[RFC] Building a CLI for typescript-eslint #6020

bradzacher · 2021-11-18T21:23:46Z

bradzacher
Nov 18, 2021
Maintainer

I want to explore is building a CLI for typescript-eslint.

A big issue we run into with our tooling is that we are "at the mercy" of ESLint's CLI. ESLint controls the process - how files are selected, when files are selected, in what order they are linted.

This is a problem because we can't do efficient memory management, nor can we properly prioritise work. We don't have any control or visibility into what files are being linted so we can't "dispose" of a program when it's done: we don't know if or when all the files that belong to the project will be linted (for example it's common that a user might lint a subset of a project). This forces us to keep every single project in memory for the duration of the lint run (which leads to OOMs on any non-trivial codebase).

Additionally due to the fact that ESLint has one API for all use cases we don't know which "state" ESLint is in. ESLint just exposes the ESLint API which is used in the "single-run" CLI usecase as well as the persistent IDE usecase.

This means that we're stuck building for the worst case scenario like:

using inefficient APIs when we could use better ones
keeping programs in memory forever just in case we need them again (OOM when many (>10) project configs passed to the parser #1192)

For (1) we've attempted to work around by attempting to detect the CLI usecase (#3512) - which definitely helps! But it has a few unfortunate shortcomings.
For (2) we could probably build on top of the (1) solution to free up programs automatically. But that kind of feels like hacks on hacks on hacks - and we're building a super complicated system which is brittle and pushes us further into a world where we can't get new contributors due to the complexity of our system.

It's worth noting that even for the CLI usecase (which we tend to think of as "one and done") - ESLint can lint a file up to 11 times when it is calculating fixes for a file (1 initial pass and 10 fix passes). Which does cause some unique problems with optimisations we might try to apply.

So I want to explore a new direction - a new CLI which allows us to "work around" these issues from the top down instead of the middle.

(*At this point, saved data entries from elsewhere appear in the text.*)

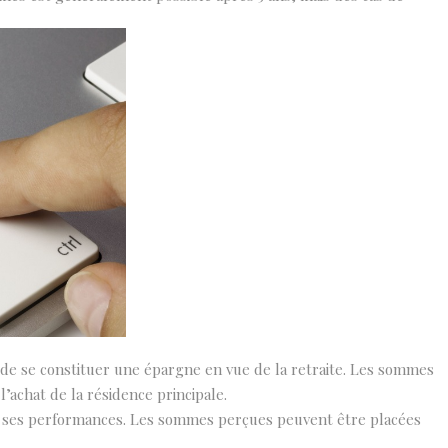
s de se constituer une épargne en vue de la retraite. Les sommes
’achat de la résidence principale.
 de ses performances. Les sommes perçues peuvent être placées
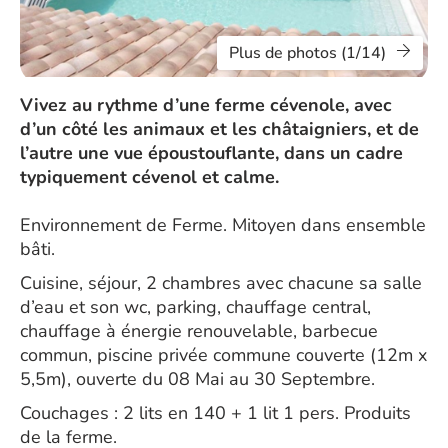
Plus de photos (1/14)
Vivez au rythme d’une ferme cévenole, avec
d’un côté les animaux et les châtaigniers, et de
l’autre une vue époustouflante, dans un cadre
typiquement cévenol et calme.
Environnement de Ferme. Mitoyen dans ensemble
bâti.
Cuisine, séjour, 2 chambres avec chacune sa salle
d’eau et son wc, parking, chauffage central,
chauffage à énergie renouvelable, barbecue
commun, piscine privée commune couverte (12m x
5,5m), ouverte du 08 Mai au 30 Septembre.
Couchages : 2 lits en 140 + 1 lit 1 pers. Produits
de la ferme.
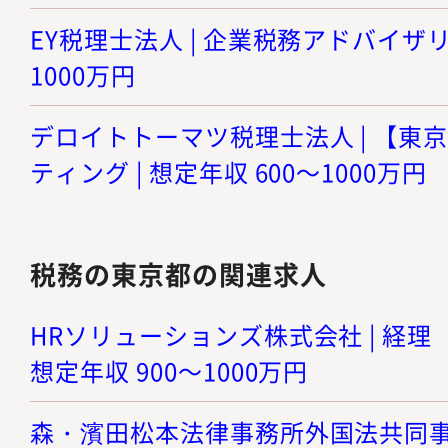
EY税理士法人 | 企業税務アドバイザリー
1000万円
デロイトトーマツ税理士法人 | 【東
ティング | 想定年収 600～1000万円
税務の東京都の関連求人
HRソリューションズ株式会社 | 経理
想定年収 900～1000万円
森・濱田松本法律事務所外国法共同事業 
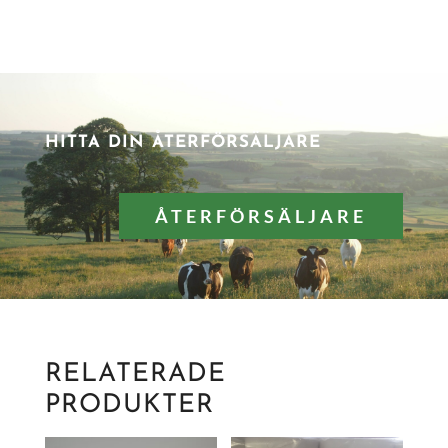
HITTA DIN ÅTERFÖRSÄLJARE
ÅTERFÖRSÄLJARE
RELATERADE
PRODUKTER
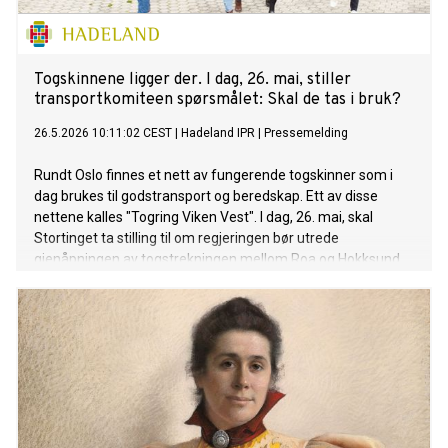
Togskinnene ligger der. I dag, 26. mai, stiller
transportkomiteen spørsmålet: Skal de tas i bruk?
26.5.2026 10:11:02 CEST
|
Hadeland IPR
|
Pressemelding
Rundt Oslo finnes et nett av fungerende togskinner som i
dag brukes til godstransport og beredskap. Ett av disse
nettene kalles "Togring Viken Vest". I dag, 26. mai, skal
Stortinget ta stilling til om regjeringen bør utrede
gjenåpningen av togstrekningen mellom Roa og Hokksund.
Togring Viken Vest binder sammen Drammensbanen ved
Hokksund og Gjøvikbanen ved Roa – via Hønefoss. Roa er
bare 55 minutter fra Oslo, Hokksund 44 minutter. Skinnene
er der allerede. En mulighetsstudie viser at behovet er stort
nok til å rettferdiggjøre statlige investeringer. Vi mener det
er på tide å gå lenger enn en utredning. Foreløpig dato for
behandling i Stortinget er 15. juni.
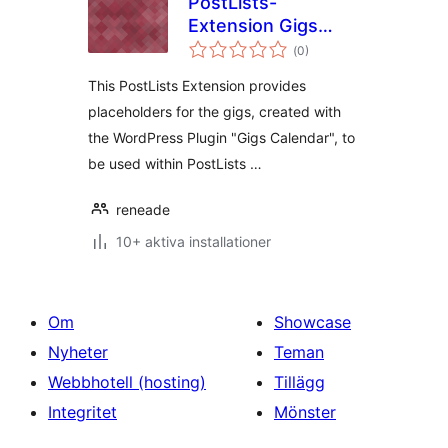
PostLists-
Extension Gigs
Totalt
Calandar
(
0)
antal
betyg:
This PostLists Extension provides
placeholders for the gigs, created with
the WordPress Plugin "Gigs Calendar", to
be used within PostLists …
reneade
10+ aktiva installationer
Om
Showcase
Nyheter
Teman
Webbhotell (hosting)
Tillägg
Integritet
Mönster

My proposal would be a simple CLI along the lines of this:

$ tseslint --help
Usage: tseslint [options] file.js [file.js] [dir]

Basic configuration:
  -c, --config path::String       Use this configuration, overriding .eslintrc.* config options if present

Fixing problems:
  --fix                           Automatically fix problems
  --fix-type Array                Specify the types of fixes to apply (problem, suggestion, layout)

Ignoring files:
  --ignore-path path::String      Specify path of ignore file
  --ignore-pattern [String]       Pattern of files to ignore (in addition to those in .eslintignore)

Handling warnings:
  --quiet                         Report errors only - default: false
  --max-warnings Int              Number of warnings to trigger nonzero exit code - default: -1

Output:
  -o, --output-file path::String  Specify file to write report to
  -f, --format String             Use a specific output format - default: stylish
  --color, --no-color             Force enabling/disabling of color

Inline configuration comments:
  --no-inline-config              Prevent comments from changing config or rules
  --report-unused-disable-directives  Adds reported errors for unused eslint-disable directives

Miscellaneous:
  --env-info                      Output execution environment information - default: false
  --no-error-on-unmatched-pattern  Prevent errors when pattern is unmatched
  --debug                         Output debugging information
  -h, --help                      Show help
  -v, --version                   Output the version number

A keen eye would notice this proposed CLI is just a subset of the ESLint CLI. This is completely intentional.

At a high level - this would be the proposed workflow for the CLI:

Use ESLint's FileEnumerator to expand the passed paths/blobs to the list of actual files to lint
For each file resolve the config and bucket them into two buckets: files with type information and files without type information.
For files without type information - we can just run ESLint over them as normal.
For files with type information - we want to group them again. This time we want to group them by which TSConfig they belong to.
Once we have the tsconfig buckets - we can then execute each project in turn:
1. manually create the TS Program instance for the tsconfig.
2. lint all files in the bucket.
3. if there are fixes and n < 10 then apply fixes, n + 1, go to (5.iii).
4. dispose of the TS Program instance (solving Purge programs once they are done #1718)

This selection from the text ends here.